Where the word "file" occurs in a line of the data, return the whole line.

-------- Data to process --------

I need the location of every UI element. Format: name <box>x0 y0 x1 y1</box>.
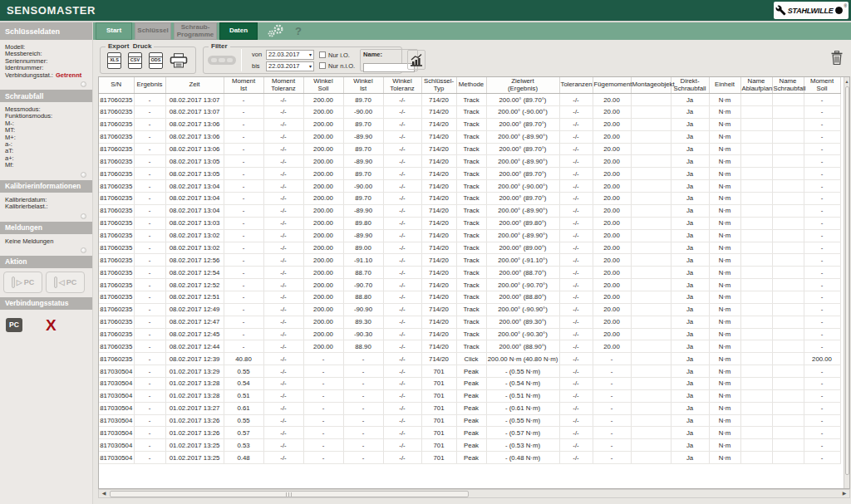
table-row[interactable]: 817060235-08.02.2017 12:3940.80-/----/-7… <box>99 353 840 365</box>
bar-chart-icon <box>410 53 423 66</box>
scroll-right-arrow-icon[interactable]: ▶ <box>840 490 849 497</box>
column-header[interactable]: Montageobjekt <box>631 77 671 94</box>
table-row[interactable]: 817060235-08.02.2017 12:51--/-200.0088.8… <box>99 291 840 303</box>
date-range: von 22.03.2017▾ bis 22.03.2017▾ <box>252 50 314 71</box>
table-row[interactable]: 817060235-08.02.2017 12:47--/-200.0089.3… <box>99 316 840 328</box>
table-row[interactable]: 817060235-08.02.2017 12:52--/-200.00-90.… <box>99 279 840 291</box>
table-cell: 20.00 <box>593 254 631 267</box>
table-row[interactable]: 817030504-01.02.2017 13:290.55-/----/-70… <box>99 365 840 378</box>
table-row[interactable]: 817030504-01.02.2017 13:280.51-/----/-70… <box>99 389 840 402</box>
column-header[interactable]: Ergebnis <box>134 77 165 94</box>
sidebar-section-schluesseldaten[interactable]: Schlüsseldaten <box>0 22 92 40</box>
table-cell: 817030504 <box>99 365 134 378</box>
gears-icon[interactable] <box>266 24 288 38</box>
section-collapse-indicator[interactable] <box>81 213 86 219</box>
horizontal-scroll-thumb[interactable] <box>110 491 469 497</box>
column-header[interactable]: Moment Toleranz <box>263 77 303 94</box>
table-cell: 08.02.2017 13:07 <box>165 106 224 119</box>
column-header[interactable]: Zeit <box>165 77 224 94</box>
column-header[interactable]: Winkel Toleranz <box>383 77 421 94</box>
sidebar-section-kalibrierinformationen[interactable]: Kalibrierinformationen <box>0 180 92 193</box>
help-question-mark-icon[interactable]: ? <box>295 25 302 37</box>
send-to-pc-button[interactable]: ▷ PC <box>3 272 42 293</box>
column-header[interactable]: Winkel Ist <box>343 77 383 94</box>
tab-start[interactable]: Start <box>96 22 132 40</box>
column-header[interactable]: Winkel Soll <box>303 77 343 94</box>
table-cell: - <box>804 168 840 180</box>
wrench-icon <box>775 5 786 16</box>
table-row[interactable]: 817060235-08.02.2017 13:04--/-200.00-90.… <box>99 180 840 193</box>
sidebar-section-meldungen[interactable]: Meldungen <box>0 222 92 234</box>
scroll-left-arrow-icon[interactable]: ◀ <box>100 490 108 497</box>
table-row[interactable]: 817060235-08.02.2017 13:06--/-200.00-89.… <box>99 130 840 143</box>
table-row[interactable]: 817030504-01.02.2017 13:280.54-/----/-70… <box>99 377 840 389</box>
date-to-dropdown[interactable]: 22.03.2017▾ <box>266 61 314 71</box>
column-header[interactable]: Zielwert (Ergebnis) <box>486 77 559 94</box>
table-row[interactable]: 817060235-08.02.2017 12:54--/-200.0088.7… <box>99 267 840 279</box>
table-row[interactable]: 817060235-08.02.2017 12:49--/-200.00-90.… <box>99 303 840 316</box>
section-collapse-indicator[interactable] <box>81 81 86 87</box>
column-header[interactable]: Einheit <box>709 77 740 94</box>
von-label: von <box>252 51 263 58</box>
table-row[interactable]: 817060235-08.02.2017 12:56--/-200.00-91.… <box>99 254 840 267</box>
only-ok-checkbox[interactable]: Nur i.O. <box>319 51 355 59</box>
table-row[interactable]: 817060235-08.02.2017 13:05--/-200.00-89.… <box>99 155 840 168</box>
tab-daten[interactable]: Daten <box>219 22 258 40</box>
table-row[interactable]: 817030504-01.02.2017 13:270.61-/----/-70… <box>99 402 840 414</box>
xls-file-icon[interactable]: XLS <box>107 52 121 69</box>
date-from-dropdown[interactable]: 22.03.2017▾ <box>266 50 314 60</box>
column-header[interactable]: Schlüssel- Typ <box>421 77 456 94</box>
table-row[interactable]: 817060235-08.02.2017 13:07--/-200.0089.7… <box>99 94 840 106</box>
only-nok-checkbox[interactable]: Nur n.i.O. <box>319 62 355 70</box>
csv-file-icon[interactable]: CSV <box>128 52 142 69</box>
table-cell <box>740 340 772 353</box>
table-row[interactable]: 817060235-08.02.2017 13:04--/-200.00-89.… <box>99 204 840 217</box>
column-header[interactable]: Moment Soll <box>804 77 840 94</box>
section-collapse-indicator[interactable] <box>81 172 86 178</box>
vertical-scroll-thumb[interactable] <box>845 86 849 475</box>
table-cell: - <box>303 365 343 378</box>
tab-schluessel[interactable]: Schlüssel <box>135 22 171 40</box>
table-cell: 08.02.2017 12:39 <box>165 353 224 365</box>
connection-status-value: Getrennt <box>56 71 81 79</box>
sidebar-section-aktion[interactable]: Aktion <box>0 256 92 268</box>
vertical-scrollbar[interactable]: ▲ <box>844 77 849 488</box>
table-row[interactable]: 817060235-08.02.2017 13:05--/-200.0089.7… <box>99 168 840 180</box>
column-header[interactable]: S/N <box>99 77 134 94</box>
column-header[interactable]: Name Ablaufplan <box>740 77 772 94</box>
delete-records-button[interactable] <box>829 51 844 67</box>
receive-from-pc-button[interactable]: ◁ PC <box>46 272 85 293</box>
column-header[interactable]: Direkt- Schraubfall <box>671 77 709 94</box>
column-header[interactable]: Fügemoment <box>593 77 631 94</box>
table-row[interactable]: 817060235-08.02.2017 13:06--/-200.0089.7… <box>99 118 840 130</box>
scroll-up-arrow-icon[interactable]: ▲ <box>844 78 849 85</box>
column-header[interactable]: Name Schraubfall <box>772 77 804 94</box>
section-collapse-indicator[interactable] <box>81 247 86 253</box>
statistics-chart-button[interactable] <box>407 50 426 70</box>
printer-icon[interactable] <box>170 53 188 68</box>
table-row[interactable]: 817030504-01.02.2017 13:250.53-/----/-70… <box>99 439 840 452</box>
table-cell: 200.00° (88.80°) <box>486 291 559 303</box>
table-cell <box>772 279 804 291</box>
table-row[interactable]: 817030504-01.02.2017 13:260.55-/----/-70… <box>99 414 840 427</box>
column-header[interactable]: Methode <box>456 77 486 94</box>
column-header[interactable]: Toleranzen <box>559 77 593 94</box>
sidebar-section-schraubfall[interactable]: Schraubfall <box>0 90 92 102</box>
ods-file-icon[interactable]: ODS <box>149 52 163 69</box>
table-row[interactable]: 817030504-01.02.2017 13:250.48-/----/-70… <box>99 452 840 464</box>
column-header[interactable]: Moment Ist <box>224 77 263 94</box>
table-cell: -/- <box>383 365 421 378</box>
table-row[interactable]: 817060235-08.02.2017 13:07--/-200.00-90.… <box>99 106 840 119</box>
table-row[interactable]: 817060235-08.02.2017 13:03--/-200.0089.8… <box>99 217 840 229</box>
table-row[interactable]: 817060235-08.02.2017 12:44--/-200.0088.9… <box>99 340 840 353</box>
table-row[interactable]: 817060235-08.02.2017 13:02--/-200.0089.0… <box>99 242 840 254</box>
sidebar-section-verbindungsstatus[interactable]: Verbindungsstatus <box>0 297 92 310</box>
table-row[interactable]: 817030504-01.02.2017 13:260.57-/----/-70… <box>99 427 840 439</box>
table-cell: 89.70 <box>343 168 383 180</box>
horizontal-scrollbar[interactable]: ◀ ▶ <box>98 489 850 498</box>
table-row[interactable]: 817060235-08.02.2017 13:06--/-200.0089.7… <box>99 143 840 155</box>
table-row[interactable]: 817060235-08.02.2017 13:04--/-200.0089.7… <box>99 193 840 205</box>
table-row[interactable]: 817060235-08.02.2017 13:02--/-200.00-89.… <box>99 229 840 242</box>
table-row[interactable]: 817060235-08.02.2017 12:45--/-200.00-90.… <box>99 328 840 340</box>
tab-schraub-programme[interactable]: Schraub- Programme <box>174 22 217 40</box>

--------

_Result:_
xls-file-icon[interactable]: XLS <box>107 52 121 69</box>
csv-file-icon[interactable]: CSV <box>128 52 142 69</box>
ods-file-icon[interactable]: ODS <box>149 52 163 69</box>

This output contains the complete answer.